Either way, Mummius disobeyed Crassus. He attacked the rebels with his two legions, perhaps hoping for an element of surprise. Surprised though Spartacus might have been, he responded with a violence and a capability that Mummius hadn’t been expecting. When the Romans charged, a wall of shining shields coming toward the rebels, the rebels did not flee. Instead, they attacked in a foaming wave of rage, led by the fearsome Spartacus. Their battle cry echoed from one hill to the other, and when they struck, they struck like a thunderbolt. The Roman line could have held, perhaps, if the legionaries had done their duty. But they remembered too well the rout of the previous year when friends and comrades had fallen and died all around them. And when the tidal wave of rebels struck against the standing rocks of the Romans, the line crumbled, not because of casualties but simply because of fear. This means the Roman legionaries did the unthinkable: they fled, throwing down their arms as they went. Even Mummius wheeled his horse around, abandoned his troops, and whipped the beast into the best gallop it could muster, carrying him as swiftly as possible away from the battle.

The fight with Mummius was less a battle than it was a total disgrace. Perhaps somewhat bemused to have so easily beaten yet another set of Roman legions, Spartacus and his men brushed him off as a distraction and kept on moving north while Mummius’ legions fled in terror. Perhaps unwisely, they headed back to the main army, where Crassus was surprised to see them. He was even more surprised to see the state that the men were in. When the legionaries had left his army to shadow Spartacus, they had been well-armed. They each had carried a massive wooden shield, a dagger, a meter-long sword called a spatha, and a spear. Now, they returned bedraggled and empty-handed, their weapons left behind. Yet there were not many dead or wounded.

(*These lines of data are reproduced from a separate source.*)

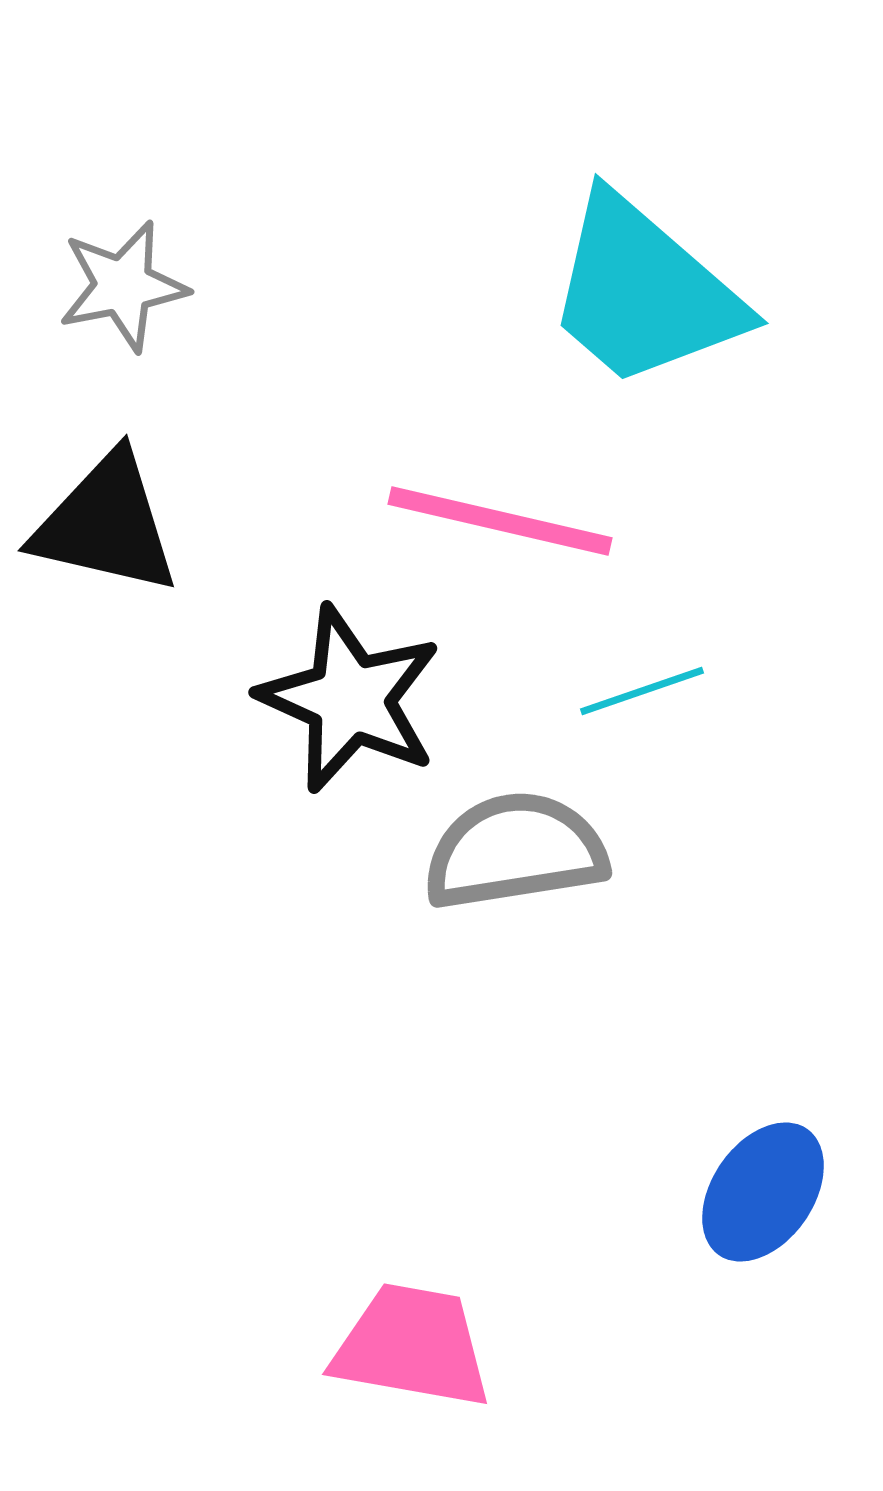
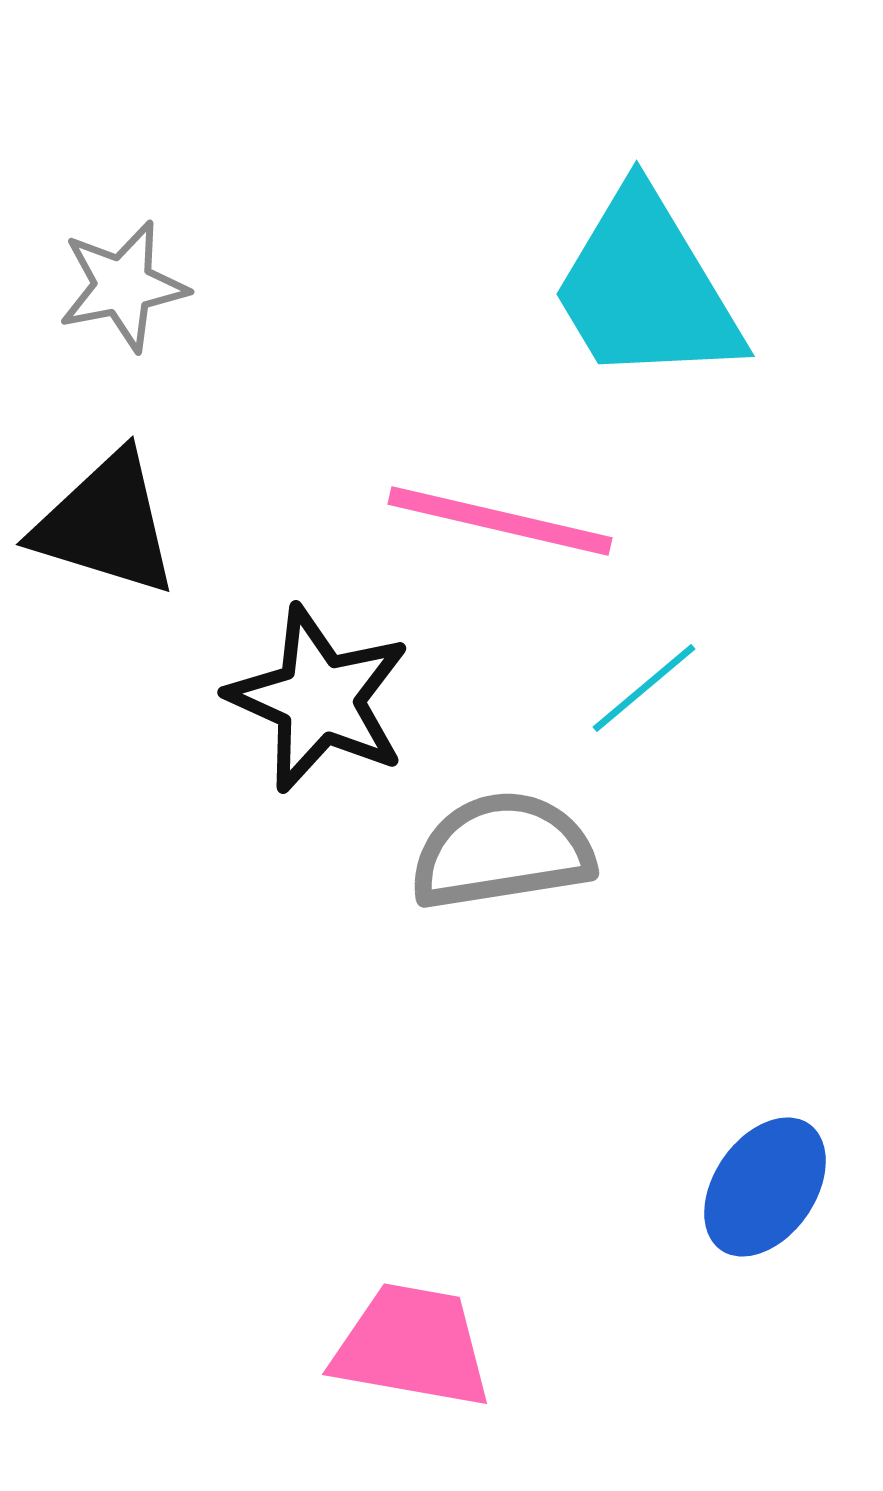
cyan trapezoid: moved 2 px right, 4 px up; rotated 18 degrees clockwise
black triangle: rotated 4 degrees clockwise
cyan line: moved 2 px right, 3 px up; rotated 21 degrees counterclockwise
black star: moved 31 px left
gray semicircle: moved 13 px left
blue ellipse: moved 2 px right, 5 px up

Crassus knew from just looking at them that they had seen battle and that they had fled from it. When Mummius arrived and confirmed what Crassus already suspected, he was utterly incensed. Mummius had directly disobeyed Crassus’ orders, and the result was a massive drop in morale and the loss of many expensive weapons. Crassus had furnished the army with those weapons out of his own pocket—and what was more, the show of cowardice angered him. Dropping one’s weapons in flight was considered to be the height of disgrace all over the ancient world. Crassus wanted this war to glorify him, to make him wonderful, a second Pompey, Crassus Magnus perhaps. Instead, his men had run from the battlefield, and they’d made a fool out of him.

Crassus did not take well to being made a fool of, and he responded with bitter retaliation. Mummius was harshly punished—it is not specified what exactly was done to him, but Crassus may well have punished him physically—and, according to some accounts, this was when the decimation of the two legions took place. Whatever else Crassus did to punish the cowardly legions, he established himself once more in the minds of his army as being far more terrifying than Spartacus. After that, no more legionaries ran away from battle.

The damage, however, was done. Spartacus knew that there were Romans in the area, and he tried to act with more caution. What happened next is a little hazy in the historical accounts. According to Plutarch, he somehow discovered Crassus’ army at Picentia without actually engaging them, perhaps by the use of scouts, and then turned back toward Bruttium, knowing that he couldn’t beat Crassus. It seems unlikely, however, given that the last time two Roman legions had tried to trap Spartacus between them, he’d simply punched through them and continued on his way.

Appian’s account gives a more likely explanation for Spartacus’ return toward Bruttium. Spartacus, having encountered the Romans, became cautious. He started to doubt their plan of marching on Rome (if that was the plan at all), advocating instead to move straight back to the Alps and cross over them as they should have done the previous fall. Once again, a group of men refused to listen to him. About 10,000 rebels split off from the main army, following an unnamed leader. It was the last time Spartacus would see them alive.

This new little rebel faction moved closer to Crassus’ army, encamping themselves somewhere near him. They did not last long. Crassus discovered them and struck, heavily and savagely, his men driven on with the knowledge that dying in battle was a better alternative to being bludgeoned to death by their own comrades. Several thousand rebels perished, and 900 were taken prisoner. The rest were scattered, their hopes of glory torn apart and thrown to the winds. Some made it back to Spartacus to warn him, but it was already too late. Crassus was coming.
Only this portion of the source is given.